§ **GOAL OF THE EXERCISE**: The records below are to be restated word for word, with every picture left out.

Dataset records:
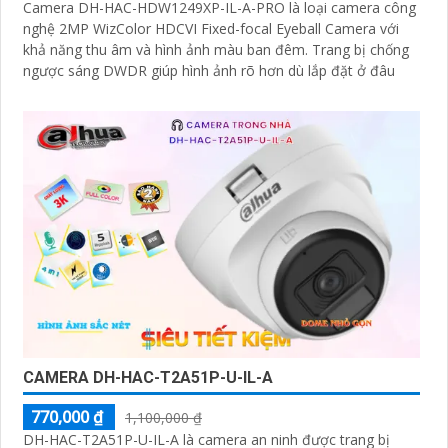
Camera DH-HAC-HDW1249XP-IL-A-PRO là loại camera công
nghệ 2MP WizColor HDCVI Fixed-focal Eyeball Camera với
khả năng thu âm và hình ảnh màu ban đêm. Trang bị chống
ngược sáng DWDR giúp hình ảnh rõ hơn dù lắp đặt ở đâu
CAMERA DH-HAC-T2A51P-U-IL-A
770,000 ₫
1,100,000 ₫
DH-HAC-T2A51P-U-IL-A là camera an ninh được trang bị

§ **SOLUTION BELOW**:
Camera DH-HAC-HDW1249XP-IL-A-PRO là loại camera công
nghệ 2MP WizColor HDCVI Fixed-focal Eyeball Camera với
khả năng thu âm và hình ảnh màu ban đêm. Trang bị chống
ngược sáng DWDR giúp hình ảnh rõ hơn dù lắp đặt ở đâu
CAMERA DH-HAC-T2A51P-U-IL-A
770,000 ₫
1,100,000 ₫
DH-HAC-T2A51P-U-IL-A là camera an ninh được trang bị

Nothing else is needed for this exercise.